Jugábamos a ver quién era más pollerudo y clasificábamos a los entrevistados en dos bandos: los que invitaríamos a comer un asado y los que no. Su cara de chico travieso. Aquí en radio Mitre tuvo momentos memorables.
Nunca lo vi tan feliz como el día que casó con Andrea Stivel. Era su fiesta de casamiento y él nos hacía divertir a nosotros, los invitados. Estaba profundamente enamorado de esa mina que lo deslumbró en el viejo canal 7 y que lo duplicaba en altura. Desparejos en los centímetros. Muy parejos en las neuronas y el amor.
Extrañamos tanto a Jorge. Su epitafio debería decir como el de Tato Bores, “Cómico de la Nación”. A veces me pregunto que hicimos los argentinos para merecer un castigo tan feroz. Porque se nos mueren demasiado jóvenes los que más alegrías nos despiertan.
Jorge, Tato, Adolfo Castello, Fernado Peña, Carlos Abrevaya, Daniel Rabinovich, el negro Roberto Fontanarrosa, el otro gran negro y rosarino, Alberto Olmedo. Lo extrañamos más todavía en estos tiempos donde necesitamos más risas que nunca. Jorge fue taxista y vendedor de carteras de cuero y cinturones. Durante la dictadura se exilió en las agencias de publicidad. Escribió radio para Cacho Fontana y tele para Tato.
Joaquín Sabina, el gran amigo de Guinzburg lo recordó con unas palabras muy emotivas: “Desde el principio Jorge me apoyó invitándome generosamente a sus variados programas de televisión, abriéndome su casa y haciéndome el incomparable regalo de su humor, su cultura y su inteligencia.

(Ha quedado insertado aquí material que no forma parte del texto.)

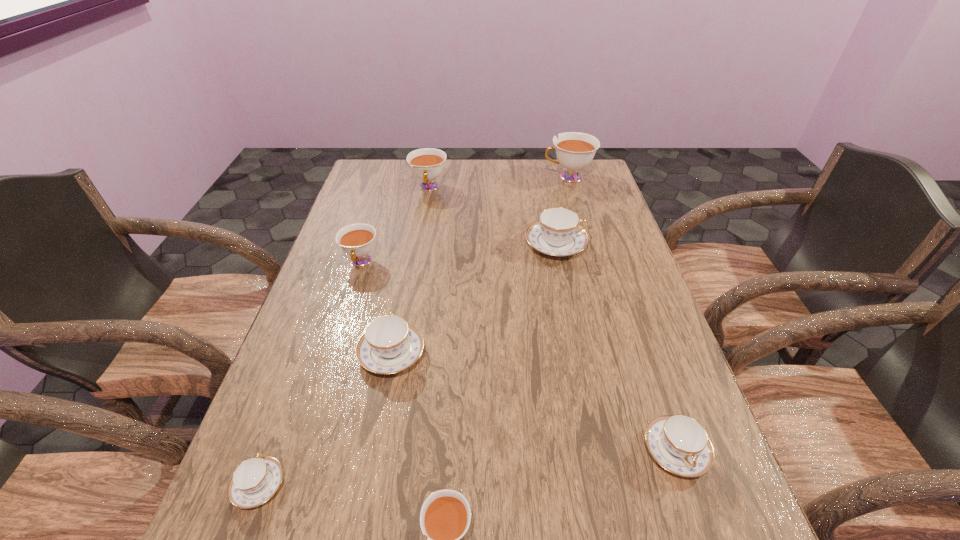 The width and height of the screenshot is (960, 540). Find the location of `the rightmost white teacup`. the rightmost white teacup is located at coordinates (574, 150).

You are a GUI agent. You are given a task and a screenshot of the screen. Output one action in this format:
    pyautogui.click(x=<x>, y=<y>)
    Task: Click on the tallest teacup
    The width and height of the screenshot is (960, 540).
    Given the screenshot: What is the action you would take?
    pyautogui.click(x=574, y=150)

Identify the location of the second tallest object. Image resolution: width=960 pixels, height=540 pixels. (427, 164).

Image resolution: width=960 pixels, height=540 pixels. Identify the location of the third white teacup from right to left. (427, 164).

The width and height of the screenshot is (960, 540). I want to click on the biggest blue teacup, so click(557, 232).

Find the location of `the second smallest white teacup`. the second smallest white teacup is located at coordinates (357, 240).

Locate an element on the screen. This screenshot has height=540, width=960. the second nearest white teacup is located at coordinates click(357, 240).

At what (x,y) coordinates should I click in order to perform the action: click on the third blue teacup from right to left. Please return your answer as a coordinate pair (x, y). Looking at the image, I should click on (389, 344).

Locate an element on the screen. This screenshot has width=960, height=540. the fifth farthest object is located at coordinates (389, 344).

Locate an element on the screen. Image resolution: width=960 pixels, height=540 pixels. the second smallest blue teacup is located at coordinates (679, 443). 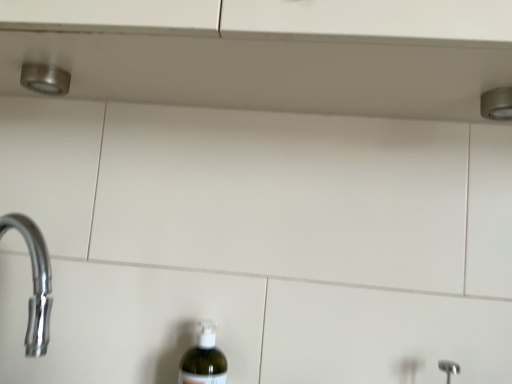 This screenshot has height=384, width=512. Find the location of `translucent plastic bottle at lower center`. translucent plastic bottle at lower center is located at coordinates (203, 360).

Image resolution: width=512 pixels, height=384 pixels. Describe the element at coordinates (203, 360) in the screenshot. I see `translucent plastic bottle at lower center` at that location.

The height and width of the screenshot is (384, 512). I want to click on satin nickel shower at upper right, so click(497, 104).

This screenshot has height=384, width=512. What do you see at coordinates (497, 104) in the screenshot?
I see `satin nickel shower at upper right` at bounding box center [497, 104].

The height and width of the screenshot is (384, 512). In order to click on translucent plastic bottle at lower center in this screenshot , I will do `click(203, 360)`.

Between satin nickel shower at upper right and translucent plastic bottle at lower center, which one appears on the left side from the viewer's perspective?

Positioned to the left is translucent plastic bottle at lower center.

Which is in front, satin nickel shower at upper right or translucent plastic bottle at lower center?

satin nickel shower at upper right is in front.

Is point (496, 116) closer to viewer compared to point (221, 359)?

Yes.

From the image's perspective, between satin nickel shower at upper right and translucent plastic bottle at lower center, which one is located above?

satin nickel shower at upper right, from the image's perspective.

From a real-world perspective, is satin nickel shower at upper right physically located above or below translucent plastic bottle at lower center?

In terms of real-world spatial position, satin nickel shower at upper right is above translucent plastic bottle at lower center.

Does satin nickel shower at upper right have a lesser width compared to translucent plastic bottle at lower center?

Yes, satin nickel shower at upper right is thinner than translucent plastic bottle at lower center.

Considering the relative sizes of satin nickel shower at upper right and translucent plastic bottle at lower center in the image provided, is satin nickel shower at upper right taller than translucent plastic bottle at lower center?

No.

In terms of size, does satin nickel shower at upper right appear bigger or smaller than translucent plastic bottle at lower center?

Considering their sizes, satin nickel shower at upper right takes up less space than translucent plastic bottle at lower center.

Can we say satin nickel shower at upper right lies outside translucent plastic bottle at lower center?

Yes.

Are satin nickel shower at upper right and translucent plastic bottle at lower center far apart?

satin nickel shower at upper right is near translucent plastic bottle at lower center, not far away.

Is satin nickel shower at upper right positioned with its back to translucent plastic bottle at lower center?

No, satin nickel shower at upper right's orientation is not away from translucent plastic bottle at lower center.

Measure the distance from satin nickel shower at upper right to translucent plastic bottle at lower center.

They are 23.01 inches apart.

Where is `shower on the right of translucent plastic bottle at lower center`? The height and width of the screenshot is (384, 512). shower on the right of translucent plastic bottle at lower center is located at coordinates (497, 104).

Based on their positions, is translucent plastic bottle at lower center located to the left or right of satin nickel shower at upper right?

Based on their positions, translucent plastic bottle at lower center is located to the left of satin nickel shower at upper right.

Between translucent plastic bottle at lower center and satin nickel shower at upper right, which one is positioned behind?

translucent plastic bottle at lower center.

Does point (214, 325) lie in front of point (500, 113)?

That is False.

From the image's perspective, is translucent plastic bottle at lower center under satin nickel shower at upper right?

Indeed, from the image's perspective, translucent plastic bottle at lower center is shown beneath satin nickel shower at upper right.

From a real-world perspective, does translucent plastic bottle at lower center sit lower than satin nickel shower at upper right?

Correct, in the physical world, translucent plastic bottle at lower center is lower than satin nickel shower at upper right.

Does translucent plastic bottle at lower center have a greater width compared to satin nickel shower at upper right?

Yes.

From their relative heights in the image, would you say translucent plastic bottle at lower center is taller or shorter than satin nickel shower at upper right?

In the image, translucent plastic bottle at lower center appears to be taller than satin nickel shower at upper right.

Is translucent plastic bottle at lower center bigger or smaller than satin nickel shower at upper right?

translucent plastic bottle at lower center is bigger than satin nickel shower at upper right.

Is translucent plastic bottle at lower center completely or partially outside of satin nickel shower at upper right?

Yes.

Is translucent plastic bottle at lower center beside satin nickel shower at upper right?

translucent plastic bottle at lower center and satin nickel shower at upper right are clearly separated.

Could you tell me if translucent plastic bottle at lower center is turned towards satin nickel shower at upper right?

No, translucent plastic bottle at lower center does not turn towards satin nickel shower at upper right.

Can you tell me how much translucent plastic bottle at lower center and satin nickel shower at upper right differ in facing direction?

The facing directions of translucent plastic bottle at lower center and satin nickel shower at upper right are 1.39 degrees apart.

Based on the photo, how distant is translucent plastic bottle at lower center from satin nickel shower at upper right?

translucent plastic bottle at lower center is 23.01 inches from satin nickel shower at upper right.

Identify the location of shower that appears in front of the translucent plastic bottle at lower center. Image resolution: width=512 pixels, height=384 pixels. (497, 104).

Locate an element on the screen. The height and width of the screenshot is (384, 512). shower that appears above the translucent plastic bottle at lower center (from a real-world perspective) is located at coordinates pyautogui.click(x=497, y=104).

Identify the location of bottle on the left of satin nickel shower at upper right. (203, 360).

Como todos los sabios, empezaba por reírse de sí mismo, para ya luego reírse de todo lo divino y lo humano. Era un lujo estar con él. Tanto que desde que se fue, hace ya once años, falta algo muy importante en mi Buenos Aires querido: su compañía, su hospitalidad y su ejemplo.
Porque charlar con él, o ir a alguno de sus programas o cenar en su casa era una auténtica fiesta, una de las mejores maneras porteñas de ser feliz. Para mí el Petiso fue, y sigue siendo hoy, insustituible”. Sabina supo regalarle una Cortina genial para uno de sus programas más exitosos. Lo definía bien a Guinzburg y a su trabajo.
Si, el que te “jedi” la primera vez, falló,
si no sales en la foto,
si tu “jermu” se rajó,
busca en el control remoto,
la Biblia y el calefón.
Si te mete cuernos la ciudad,
si agoniza el rey del carnaval,
si te privatizan parte del corazón,
vacunate contra el miedo,
vamos a hacerte el humor
con Charly, Diego y Olmedo,
la Biblia y el calefón.
Si no juegas nunca de local,
si te ríes para no llorar,
si el “laburo” ingrato te afanó la ilusión,
no necesitas permiso,
vamos a hacerte el humor
con el flaco y el petiso,
la Biblia y el calefón.
El petiso, Jorge la peleó hasta el final con mucho coraje pero se murió, se nos murió. Era nuestro Woody Allen. Tenía apenas 59 años. Ayer hubiera cumplido 70 años. Nadie pudo reemplazarlo.